Yuexiao Zhang, who lives in Shanghai with the couple's son, was initially denied a tourist visa that would have permitted her to identify her husband's body and return it to China for burial. But after pressure from U.S. Sen. Hillary Clinton (D-N.Y.), who was alerted by City Councilman John Liu (D-Flushing), the Department of Homeland Security decided last Thursday to issue Zhang a humanitarian visa, Clinton spokeswoman Nina Blackwell said.
"I am so pleased that I could work with Council member Liu to obtain this visa for Mrs. Zhang," Clinton said in a statement. "She has already been through so much pain and suffering - the ability to come to New York and lay her husband to rest is the least we can do for her."
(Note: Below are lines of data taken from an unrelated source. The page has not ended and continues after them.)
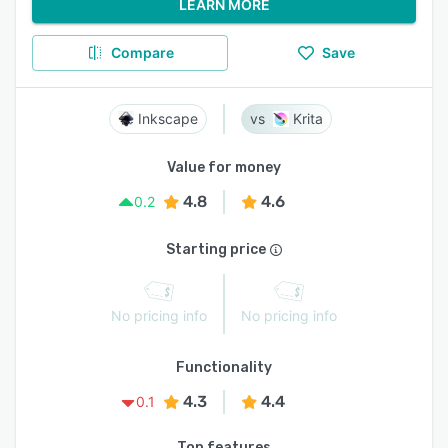
LEARN MORE
Compare
Save
Inkscape
Krita
Value for money
4.8
4.6
0.2
Starting price
No pricing info
No pricing info
Functionality
4.3
4.4
0.1
Top features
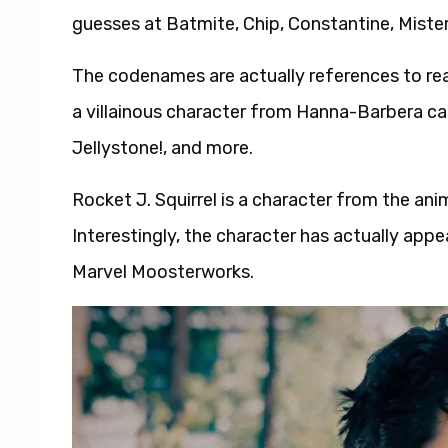
guesses at Batmite, Chip, Constantine, Miste
The codenames are actually references to real
a villainous character from Hanna-Barbera c
Jellystone!, and more.
Rocket J. Squirrel is a character from the an
Interestingly, the character has actually app
Marvel Moosterworks.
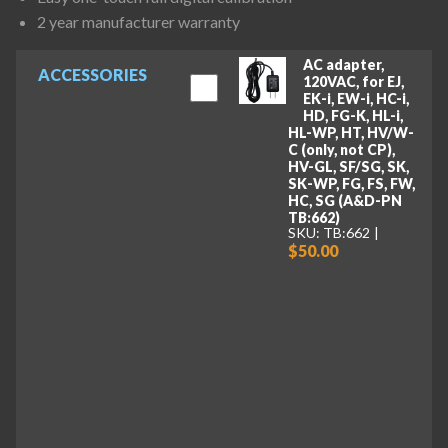
2 year manufacturer warranty
AC adapter,
ACCESSORIES
120VAC, for EJ,
EK-i, EW-i, HC-i,
HD, FG-K, HL-i,
HL-WP, HT, HV/W-
C (only, not CP),
HV-GL, SF/SG, SK,
SK-WP, FG, FS, FW,
HC, SG (A&D-PN
TB:662)
SKU: TB:662
$50.00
Zhang's husband, Jian Guo Shen, 44, was killed June 7 when an old foundation gave way at the Elmhurst construction site where he was helping dig a trench. In the collapse, Shen and two others, who were treated at a nearby hospital and later released, were pinned under more than six feet of concrete, dirt and stone.
Rescue workers plucked Shen's lifeless body from the rubble at the site at 52nd Avenue and 92nd Street, where the apparently illegal immigrant had secured a job just a few days before. He was pronounced dead.
Friends eventually helped officials track down Shen's family, and the New York Police Department asked Zhang to come to the United States, Liu said.
But the fate of Shen's body hovered in limbo for weeks after Zhang was denied a visa by the U.S. consulate in her native Shanghai out of concern that she might seek to remain in the more affluent United States.
Without a family member to officially identify the body, Liu said last week, Shen ran the risk of being buried in a potter's field.
Liu, along with Kai Wu, president of the American Shanghai Business Council Inc., contacted Clinton, and together the group petitioned the Homeland Security Department for a humanitarian visa for Zhang, Blackwell said.
The agency, which now oversees U.S. citizenship and immigration procedures, authorized the temporary emergency visa last Thursday, Blackwell said.
"I am gratified that Ms. Zhang will be permitted to come to New York to identify and bring back home her husband's remains," Liu said in a statement. "The granting of this visa is a glimmer of humanity in a process that has become cruel and dehumanizing."
As of Tuesday, it was unclear if Zhang had picked up her visa from the U.S. consulate, but she was expected to arrive in New York shortly .
"I hope that this will at least bring her some much-needed peace," Clinton said.